Tuesday, February 13, 2024
Year : 2, Issue : 7
A blockbuster hearing with details of Fulton county district attorney Fani Willis’s relationship with special prosecutor Nathan Wade will go forward Thursday, after the presiding judge chose not to immediately quash subpoenas for their testimony.
But the hearing revealed a possible new hurdle for Willis: county administrators have not turned over key documents subpoenaed by Ashleigh Merchant, attorney for former Trump White House aide Michael Roman, one of the 19 defendants charged in the county’s sweeping election interference and racketeering case with the former president.
Superior court judge Scott McAfee dismissed questions at the preliminary hearing Monday about whether Wade was qualified to be appointed as a prosecutor on the high-profile racketeering case. Regardless of his experience – or lack thereof – as a prosecutor, “as long as a lawyer has a heartbeat and a bar card”, Wade’s appointment is a matter of the district attorney’s discretion, McAfee said.

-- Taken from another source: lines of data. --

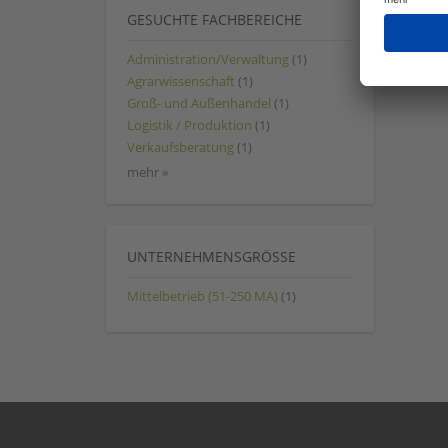
GESUCHTE FACHBEREICHE
Administration/Verwaltung
(1)
Agrarwissenschaft
(1)
Groß- und Außenhandel
(1)
Logistik / Produktion
(1)
Verkaufsberatung
(1)
mehr »
UNTERNEHMENSGRÖSSE
Mittelbetrieb (51-250 MA)
(1)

But the legal question about whether a personal relationship between the two leads to a conflict from personal enrichment requires an evidentiary hearing, he said. “The state has admitted that a relationship existed.”
Thursday’s hearing in McAfee’s courtroom will hinge on testimony by Atlanta attorney Terrence Bradley, a business associate of Wade’s who previously represented him as his divorce lawyer. Willis, Wade and a host of other potential witnesses subpoenaed by Merchant filed motions for those subpoenas to be quashed – for McAfee to rule that their testimony would be unnecessary.